-- GIVEN ENTRIES follows --

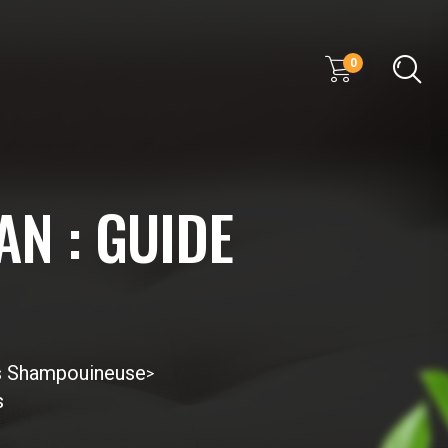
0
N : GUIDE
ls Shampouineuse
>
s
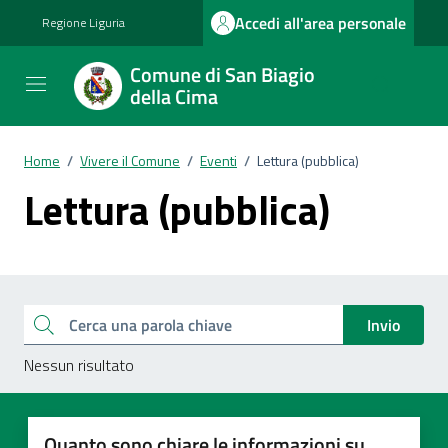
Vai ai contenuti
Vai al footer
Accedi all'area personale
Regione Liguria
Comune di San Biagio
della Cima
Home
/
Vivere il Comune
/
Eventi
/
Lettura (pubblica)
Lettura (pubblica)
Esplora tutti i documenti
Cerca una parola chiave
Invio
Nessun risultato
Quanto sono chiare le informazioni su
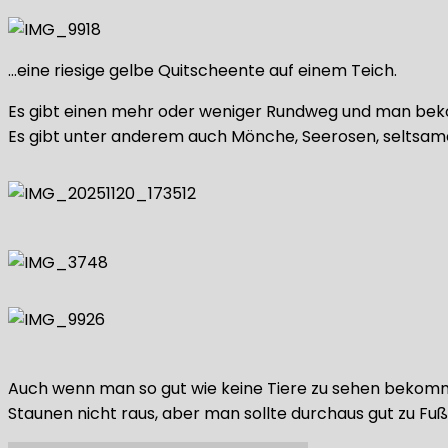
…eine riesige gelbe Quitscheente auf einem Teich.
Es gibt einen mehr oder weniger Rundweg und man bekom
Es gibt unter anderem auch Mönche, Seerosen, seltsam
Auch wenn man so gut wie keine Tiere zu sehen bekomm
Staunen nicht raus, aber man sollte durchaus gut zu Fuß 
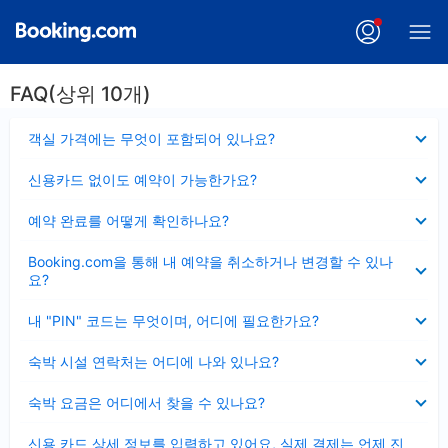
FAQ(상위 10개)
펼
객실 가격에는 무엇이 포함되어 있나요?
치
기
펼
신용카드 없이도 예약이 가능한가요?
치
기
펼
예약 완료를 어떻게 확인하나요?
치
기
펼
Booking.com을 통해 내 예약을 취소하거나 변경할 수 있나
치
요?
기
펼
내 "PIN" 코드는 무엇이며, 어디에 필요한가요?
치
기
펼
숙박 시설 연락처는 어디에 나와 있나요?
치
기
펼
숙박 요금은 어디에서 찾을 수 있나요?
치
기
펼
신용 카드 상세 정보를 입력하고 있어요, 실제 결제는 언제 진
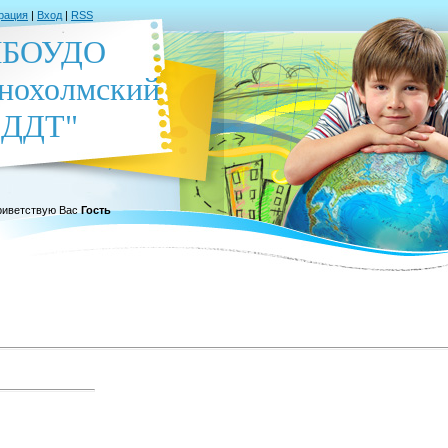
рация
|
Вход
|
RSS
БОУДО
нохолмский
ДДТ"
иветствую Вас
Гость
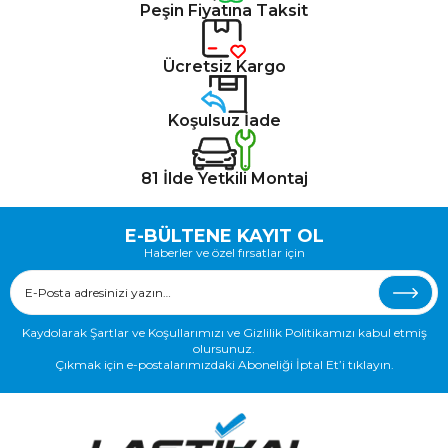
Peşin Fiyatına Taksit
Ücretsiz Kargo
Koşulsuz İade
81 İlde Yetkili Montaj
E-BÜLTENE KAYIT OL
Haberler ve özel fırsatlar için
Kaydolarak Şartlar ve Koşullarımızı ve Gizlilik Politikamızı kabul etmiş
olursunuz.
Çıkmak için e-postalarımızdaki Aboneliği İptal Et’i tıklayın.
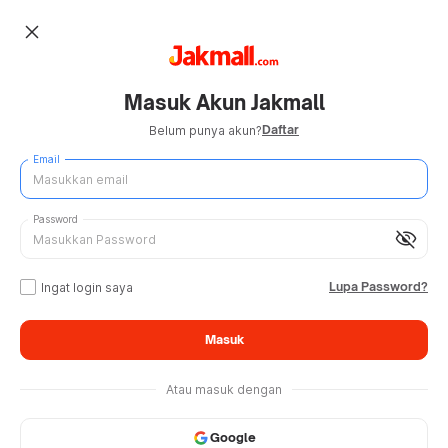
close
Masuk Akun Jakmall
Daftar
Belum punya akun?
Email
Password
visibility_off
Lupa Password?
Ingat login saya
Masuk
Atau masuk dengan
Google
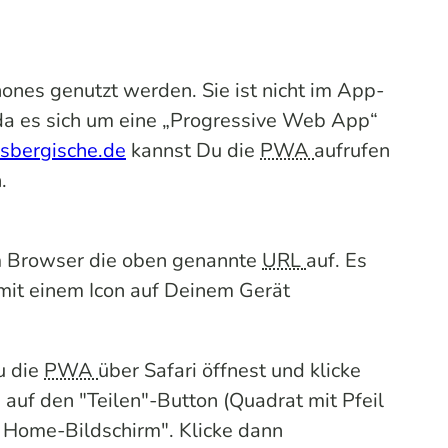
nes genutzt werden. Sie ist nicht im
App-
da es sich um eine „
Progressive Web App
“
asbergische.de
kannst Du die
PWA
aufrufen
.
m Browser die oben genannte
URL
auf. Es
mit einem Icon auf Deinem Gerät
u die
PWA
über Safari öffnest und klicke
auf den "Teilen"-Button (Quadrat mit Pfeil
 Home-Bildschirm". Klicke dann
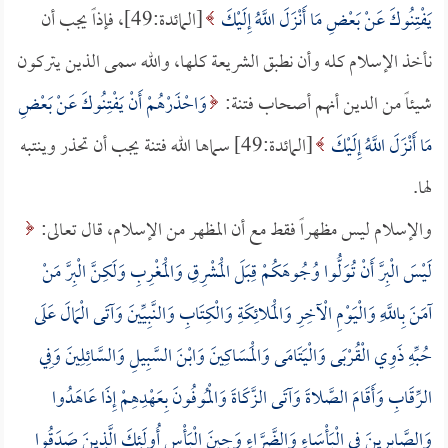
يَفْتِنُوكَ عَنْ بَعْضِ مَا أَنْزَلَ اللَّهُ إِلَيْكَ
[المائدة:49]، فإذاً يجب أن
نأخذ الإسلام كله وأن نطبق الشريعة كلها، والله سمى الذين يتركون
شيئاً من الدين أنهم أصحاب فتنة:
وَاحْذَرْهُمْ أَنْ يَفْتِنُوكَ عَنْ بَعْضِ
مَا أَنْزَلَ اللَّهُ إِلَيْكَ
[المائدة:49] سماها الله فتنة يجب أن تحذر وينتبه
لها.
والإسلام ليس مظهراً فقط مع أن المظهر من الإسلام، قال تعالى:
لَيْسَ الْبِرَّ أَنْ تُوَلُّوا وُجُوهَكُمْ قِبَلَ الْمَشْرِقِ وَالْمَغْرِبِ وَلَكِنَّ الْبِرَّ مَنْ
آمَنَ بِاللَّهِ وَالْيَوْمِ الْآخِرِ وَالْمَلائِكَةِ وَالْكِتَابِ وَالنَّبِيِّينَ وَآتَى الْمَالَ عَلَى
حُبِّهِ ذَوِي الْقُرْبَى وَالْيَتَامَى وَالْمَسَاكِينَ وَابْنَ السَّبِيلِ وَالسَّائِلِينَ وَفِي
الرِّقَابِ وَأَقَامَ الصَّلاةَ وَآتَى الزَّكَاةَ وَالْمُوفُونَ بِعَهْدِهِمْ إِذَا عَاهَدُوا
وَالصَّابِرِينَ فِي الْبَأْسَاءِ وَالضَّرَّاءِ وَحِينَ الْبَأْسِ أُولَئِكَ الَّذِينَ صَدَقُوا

-- GIVEN ENTRIES concluded --

**DESCRIPTION OF THE TASK:** Give only a number, the count of lines above that include the string "için".

**EXPECTED OUTPUT:** 2